Saved data entries

++++++++++++++++++++

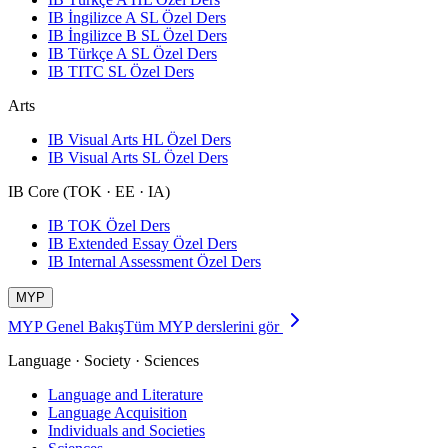
IB İngilizce A SL Özel Ders
IB İngilizce B SL Özel Ders
IB Türkçe A SL Özel Ders
IB TITC SL Özel Ders
Arts
IB Visual Arts HL Özel Ders
IB Visual Arts SL Özel Ders
IB Core (TOK · EE · IA)
IB TOK Özel Ders
IB Extended Essay Özel Ders
IB Internal Assessment Özel Ders
MYP
MYP Genel Bakış
Tüm MYP derslerini gör
Language · Society · Sciences
Language and Literature
Language Acquisition
Individuals and Societies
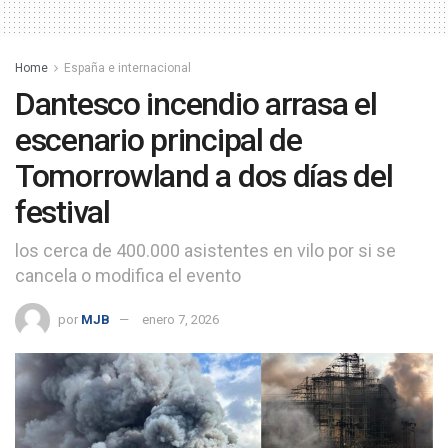
Home
España e internacional
Dantesco incendio arrasa el
escenario principal de
Tomorrowland a dos días del
festival
los cerca de 400.000 asistentes en vilo por si se
cancela o modifica el evento
por
MJB
enero 7, 2026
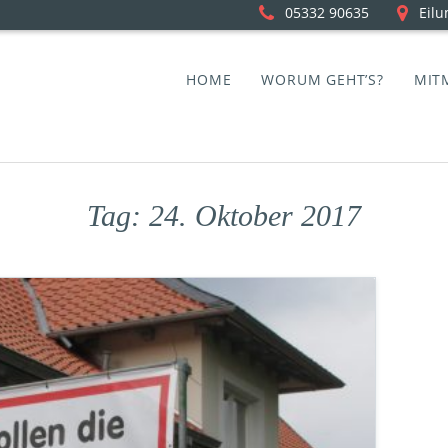
05332 90635
Eilu
HOME
WORUM GEHT’S?
MIT
Tag:
24. Oktober 2017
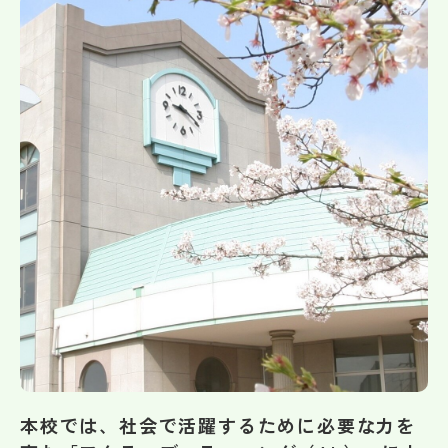
帰国生受験情報
説明会・イベント情報
よみもの
学校からのお知らせ
学校HP最新情報
特集
NettyLandかわら版
本校では、社会で活躍するために必要な力を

++++++++++++++++++++

Task directions —
In the records above, find each line holding "Visual" and copy it.

Output below —
IB Visual Arts HL Özel Ders
IB Visual Arts SL Özel Ders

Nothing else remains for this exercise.